* [RECORDED INFORMATION]:
▼▼▼
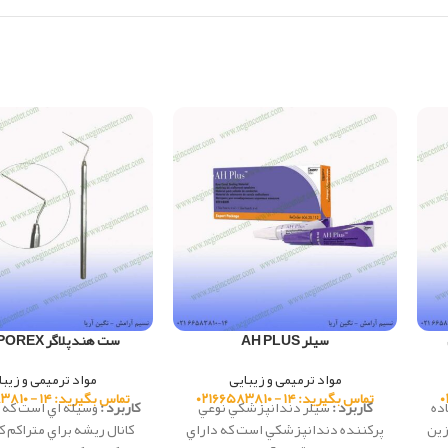
سیلر AH PLUS
ست هندپلاگر MDISPOREX
مواد ترمیمی و زیبایی
مواد ترمیمی و زیبا
تماس بگیرید: ۱۴ - ۰۲۱۶۶۵۸۳۸۱۰
تماس بگیرید: ۱۴ - ۰۲۱۶۶۵۸۳۸۱۰
ده
کاربرد :
سيلر دندانپزشكي نوعي
کاربرد :
وسيله اي است كه د
زين
پركننده دندانپزشكي است كه داراي
كانال ريشه براي متراكم 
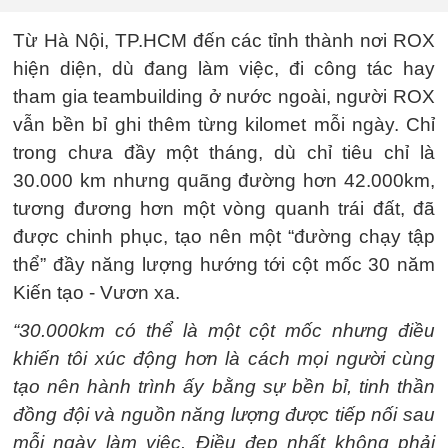
Từ Hà Nội, TP.HCM đến các tỉnh thành nơi ROX
hiện diện, dù đang làm việc, đi công tác hay
tham gia teambuilding ở nước ngoài, người ROX
vẫn bền bỉ ghi thêm từng kilomet mỗi ngày. Chỉ
trong chưa đầy một tháng, dù chỉ tiêu chỉ là
30.000 km nhưng quãng đường hơn 42.000km,
tương đương hơn một vòng quanh trái đất, đã
được chinh phục, tạo nên một “đường chạy tập
thể” đầy năng lượng hướng tới cột mốc 30 năm
Kiến tạo - Vươn xa.
“30.000km có thể là một cột mốc nhưng điều
khiến tôi xúc động hơn là cách mọi người cùng
tạo nên hành trình ấy bằng sự bền bỉ, tinh thần
đồng đội và nguồn năng lượng được tiếp nối sau
mỗi ngày làm việc. Điều đẹp nhất không phải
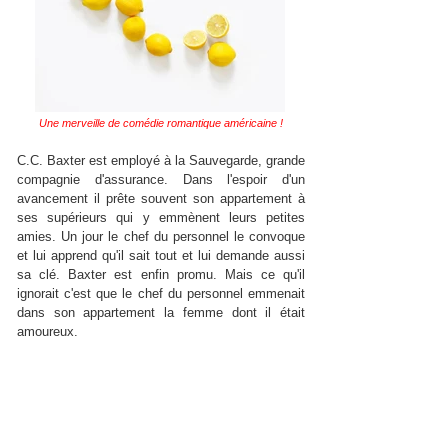
Une merveille de comédie romantique américaine !
C.C. Baxter est employé à la Sauvegarde, grande
compagnie d'assurance. Dans l'espoir d'un
avancement il prête souvent son appartement à
ses supérieurs qui y emmènent leurs petites
amies. Un jour le chef du personnel le convoque
et lui apprend qu'il sait tout et lui demande aussi
sa clé. Baxter est enfin promu. Mais ce qu'il
ignorait c'est que le chef du personnel emmenait
dans son appartement la femme dont il était
amoureux.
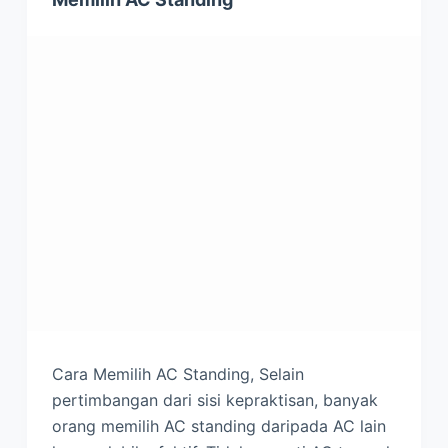
Cara Memilih AC Standing, Selain
pertimbangan dari sisi kepraktisan, banyak
orang memilih AC standing daripada AC lain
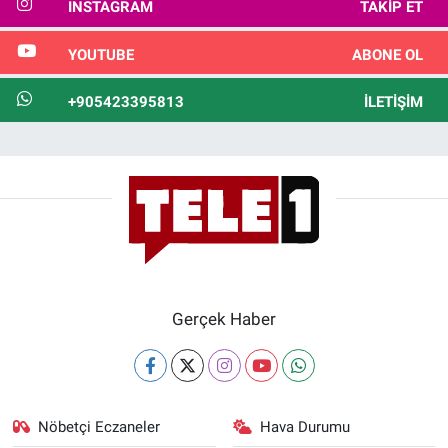
INSTAGRAM
TAKIP ET
YOUTUBE
ABONE OL
+905423395813
İLETIŞIM
Gerçek Haber
Nöbetçi Eczaneler
Hava Durumu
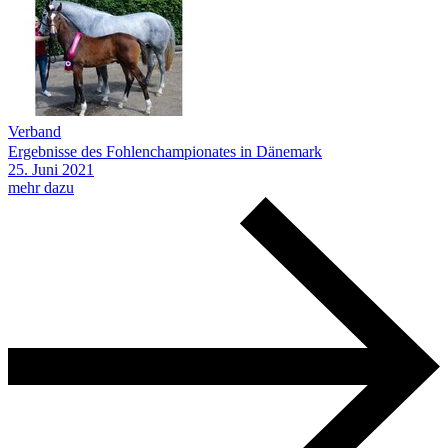
Verband
Ergebnisse des Fohlenchampionates in Dänemark
25.
Juni
2021
mehr dazu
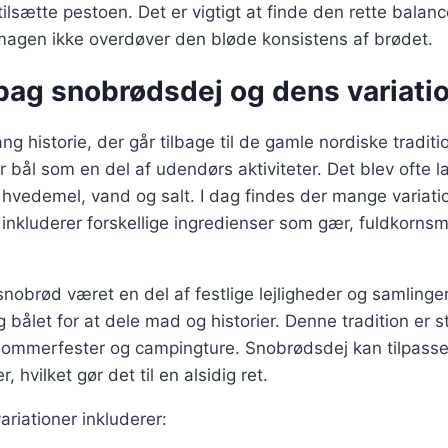
tilsætte pestoen. Det er vigtigt at finde den rette bala
magen ikke overdøver den bløde konsistens af brødet.
 bag snobrødsdej og dens variati
g historie, der går tilbage til de gamle nordiske traditi
r bål som en del af udendørs aktiviteter. Det blev ofte l
hvedemel, vand og salt. I dag findes der mange variati
inkluderer forskellige ingredienser som gær, fuldkorns
snobrød været en del af festlige lejligheder og samlinger
bålet for at dele mad og historier. Denne tradition er s
ommerfester og campingture. Snobrødsdej kan tilpasses 
hvilket gør det til en alsidig ret.
riationer inkluderer:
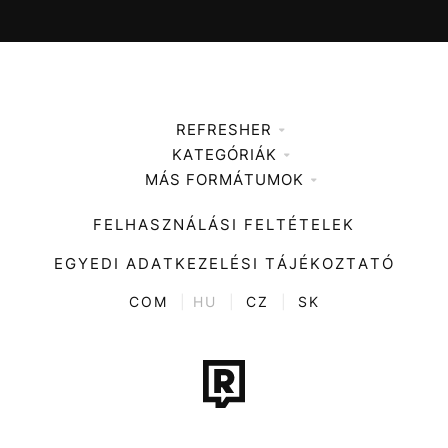
REFRESHER
KATEGÓRIÁK
Médiaajánlat
MÁS FORMÁTUMOK
Zene
Impresszum
Kiemelt tartalmak
Divat
FELHASZNÁLÁSI FELTÉTELEK
Videó
Kultúra
EGYEDI ADATKEZELÉSI TÁJÉKOZTATÓ
Kvíz
ENTR
COM
|
HU
|
CZ
|
SK
Film + sorozat
Tech-Tudomány
Sport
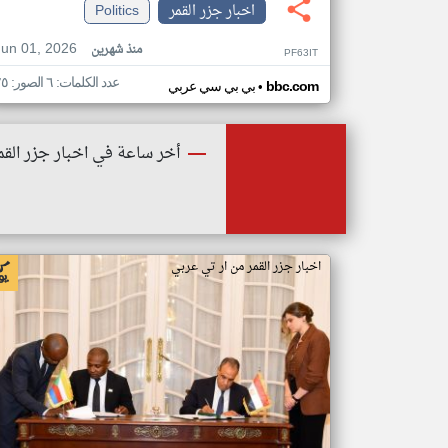
اخبار جزر القمر
Politics
Jun 01, 2026
منذ شهرين
PF63IT
عدد الكلمات: ٦ الصور: ٢٥
•
bbc.com
بي بي سي عربي
أخر ساعة في اخبار جزر القم
اخبار جزر القمر من ار تي عربي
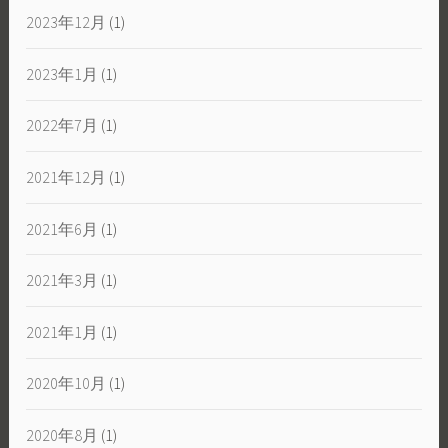
2023年12月
(1)
2023年1月
(1)
2022年7月
(1)
2021年12月
(1)
2021年6月
(1)
2021年3月
(1)
2021年1月
(1)
2020年10月
(1)
2020年8月
(1)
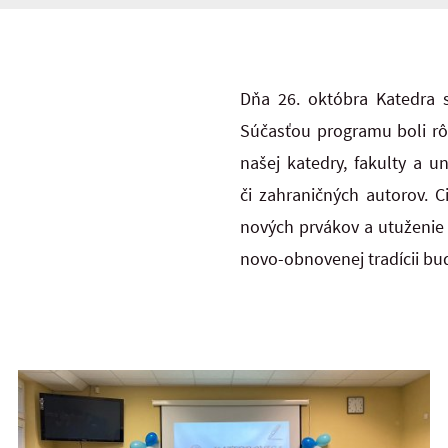
Dňa 26. októbra Katedra s
Súčasťou programu boli rôz
našej katedry, fakulty a u
či zahraničných autorov. C
nových prvákov a utuženie 
novo-obnovenej tradícii bude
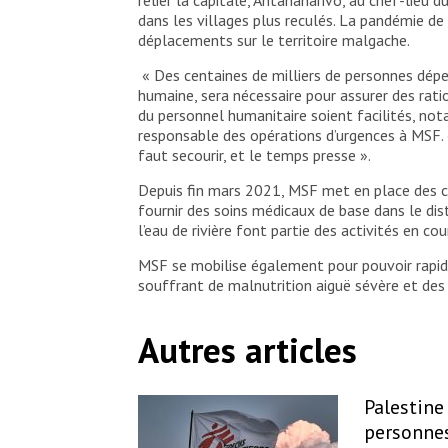
dans les villages plus reculés. La pandémie de
déplacements sur le territoire malgache.
« Des centaines de milliers de personnes dépe
humaine, sera nécessaire pour assurer des rati
du personnel humanitaire soient facilités, not
responsable des opérations d’urgences à MSF. « 
faut secourir, et le temps presse ».
Depuis fin mars 2021, MSF met en place des cl
fournir des soins médicaux de base dans le dis
l’eau de rivière font partie des activités en co
MSF se mobilise également pour pouvoir rapidem
souffrant de malnutrition aiguë sévère et des
Autres articles
Palestine 
personnes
▲▲▲
* [WHAT THE TASK REQUIRES]:
The records must come back exactly, with their pictures removed.

* [YOUR SOLUTION]:
سیلر AH PLUS
ست هندپلاگر MDISPOREX
مواد ترمیمی و زیبایی
مواد ترمیمی و زیبا
تماس بگیرید: ۱۴ - ۰۲۱۶۶۵۸۳۸۱۰
تماس بگیرید: ۱۴ - ۰۲۱۶۶۵۸۳۸۱۰
ده
کاربرد :
سيلر دندانپزشكي نوعي
کاربرد :
وسيله اي است كه د
زين
پركننده دندانپزشكي است كه داراي
كانال ريشه براي متراكم 
Từ Hà Nội, TP.HCM đến các tỉnh thành nơi ROX
hiện diện, dù đang làm việc, đi công tác hay
tham gia teambuilding ở nước ngoài, người ROX
vẫn bền bỉ ghi thêm từng kilomet mỗi ngày. Chỉ
trong chưa đầy một tháng, dù chỉ tiêu chỉ là
30.000 km nhưng quãng đường hơn 42.000km,
tương đương hơn một vòng quanh trái đất, đã
được chinh phục, tạo nên một “đường chạy tập
thể” đầy năng lượng hướng tới cột mốc 30 năm
Kiến tạo - Vươn xa.
“30.000km có thể là một cột mốc nhưng điều
khiến tôi xúc động hơn là cách mọi người cùng
tạo nên hành trình ấy bằng sự bền bỉ, tinh thần
đồng đội và nguồn năng lượng được tiếp nối sau
mỗi ngày làm việc. Điều đẹp nhất không phải
Une merveille de comédie romantique américaine !
C.C. Baxter est employé à la Sauvegarde, grande
compagnie d'assurance. Dans l'espoir d'un
avancement il prête souvent son appartement à
ses supérieurs qui y emmènent leurs petites
amies. Un jour le chef du personnel le convoque
et lui apprend qu'il sait tout et lui demande aussi
sa clé. Baxter est enfin promu. Mais ce qu'il
ignorait c'est que le chef du personnel emmenait
dans son appartement la femme dont il était
amoureux.
Cara Memilih AC Standing, Selain
pertimbangan dari sisi kepraktisan, banyak
orang memilih AC standing daripada AC lain
INSTAGRAM
TAKIP ET
YOUTUBE
ABONE OL
+905423395813
İLETIŞIM
Gerçek Haber
Nöbetçi Eczaneler
Hava Durumu
Verband
Ergebnisse des Fohlenchampionates in Dänemark
25.
Juni
2021
mehr dazu
tilsætte pestoen. Det er vigtigt at finde den rette bala
magen ikke overdøver den bløde konsistens af brødet.
 bag snobrødsdej og dens variati
g historie, der går tilbage til de gamle nordiske traditi
r bål som en del af udendørs aktiviteter. Det blev ofte l
hvedemel, vand og salt. I dag findes der mange variati
inkluderer forskellige ingredienser som gær, fuldkorns
snobrød været en del af festlige lejligheder og samlinger
bålet for at dele mad og historier. Denne tradition er s
ommerfester og campingture. Snobrødsdej kan tilpasses 
hvilket gør det til en alsidig ret.
riationer inkluderer:
REFRESHER
KATEGÓRIÁK
Médiaajánlat
MÁS FORMÁTUMOK
Zene
Impresszum
Kiemelt tartalmak
Divat
FELHASZNÁLÁSI FELTÉTELEK
Videó
Kultúra
EGYEDI ADATKEZELÉSI TÁJÉKOZTATÓ
Kvíz
ENTR
COM
|
HU
|
CZ
|
SK
Film + sorozat
Tech-Tudomány
Sport
اخبار جزر القمر
Politics
Jun 01, 2026
منذ شهرين
PF63IT
عدد الكلمات: ٦ الصور: ٢٥
•
bbc.com
بي بي سي عربي
أخر ساعة في اخبار جزر القم
اخبار جزر القمر من ار تي عربي
2023年12月
(1)
2023年1月
(1)
2022年7月
(1)
2021年12月
(1)
2021年6月
(1)
2021年3月
(1)
2021年1月
(1)
2020年10月
(1)
2020年8月
(1)
Dňa 26. októbra Katedra s
Súčasťou programu boli rôz
našej katedry, fakulty a u
či zahraničných autorov. C
nových prvákov a utuženie 
novo-obnovenej tradícii bude
dans les villages plus reculés. La pandémie de
déplacements sur le territoire malgache.
« Des centaines de milliers de personnes dépe
humaine, sera nécessaire pour assurer des rati
du personnel humanitaire soient facilités, not
responsable des opérations d’urgences à MSF. « 
faut secourir, et le temps presse ».
Depuis fin mars 2021, MSF met en place des cl
fournir des soins médicaux de base dans le dis
l’eau de rivière font partie des activités en co
MSF se mobilise également pour pouvoir rapidem
souffrant de malnutrition aiguë sévère et des
Autres articles
Palestine 
personnes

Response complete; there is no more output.